• TASK GOAL
In the records below, count the lines that have "Champrougier" and answer with the number alone.

^^^^

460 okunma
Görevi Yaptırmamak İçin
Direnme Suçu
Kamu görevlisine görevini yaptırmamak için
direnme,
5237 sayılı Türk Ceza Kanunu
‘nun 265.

^^^^

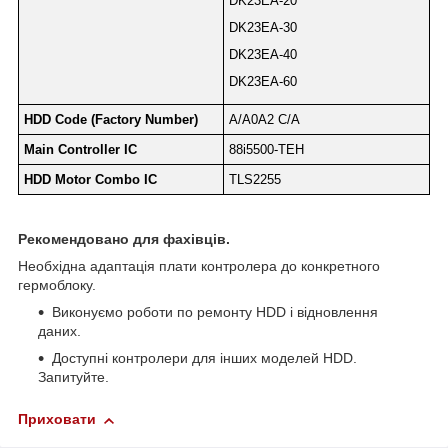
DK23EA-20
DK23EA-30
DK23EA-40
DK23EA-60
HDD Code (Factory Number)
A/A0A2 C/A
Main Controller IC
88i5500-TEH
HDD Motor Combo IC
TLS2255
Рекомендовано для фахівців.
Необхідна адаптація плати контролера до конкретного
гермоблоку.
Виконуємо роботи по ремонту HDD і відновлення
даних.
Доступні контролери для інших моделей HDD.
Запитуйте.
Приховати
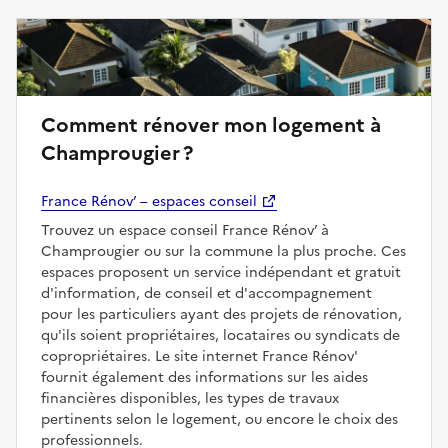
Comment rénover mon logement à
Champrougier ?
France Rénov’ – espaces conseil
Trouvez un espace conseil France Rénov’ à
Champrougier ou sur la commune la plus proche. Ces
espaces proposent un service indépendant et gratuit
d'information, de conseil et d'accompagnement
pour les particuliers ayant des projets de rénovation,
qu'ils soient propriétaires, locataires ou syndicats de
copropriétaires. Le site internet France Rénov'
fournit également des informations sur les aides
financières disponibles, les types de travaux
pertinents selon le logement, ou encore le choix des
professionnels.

^^^^

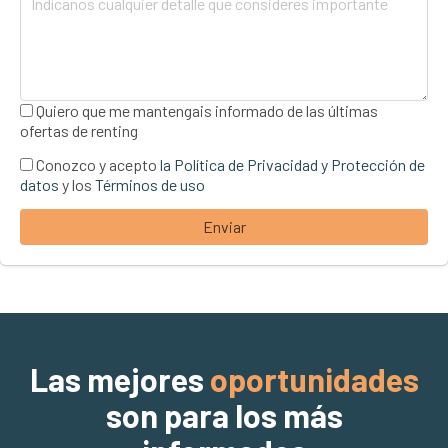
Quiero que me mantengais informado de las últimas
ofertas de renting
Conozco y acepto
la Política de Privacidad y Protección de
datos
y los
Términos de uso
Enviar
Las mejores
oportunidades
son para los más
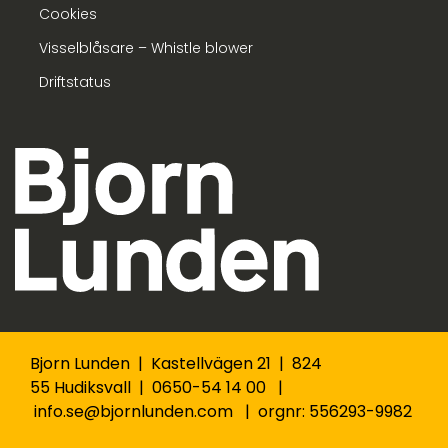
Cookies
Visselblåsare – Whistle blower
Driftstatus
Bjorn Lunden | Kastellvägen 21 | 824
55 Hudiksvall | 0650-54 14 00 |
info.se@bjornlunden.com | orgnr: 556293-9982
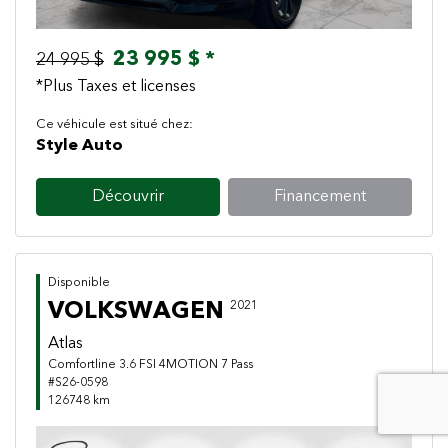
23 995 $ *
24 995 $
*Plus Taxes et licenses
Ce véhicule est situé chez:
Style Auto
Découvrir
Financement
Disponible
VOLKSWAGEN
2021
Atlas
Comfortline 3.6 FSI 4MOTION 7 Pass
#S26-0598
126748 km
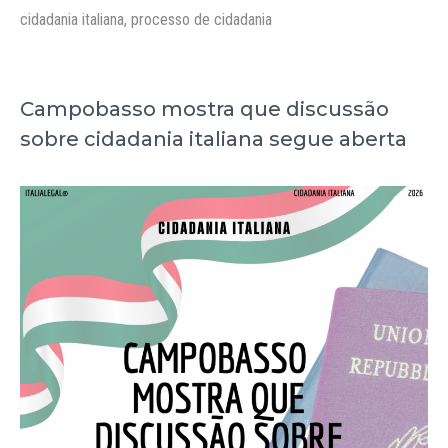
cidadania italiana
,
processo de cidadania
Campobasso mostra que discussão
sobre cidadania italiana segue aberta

^^^^

• EXERCISE RESPONSE
2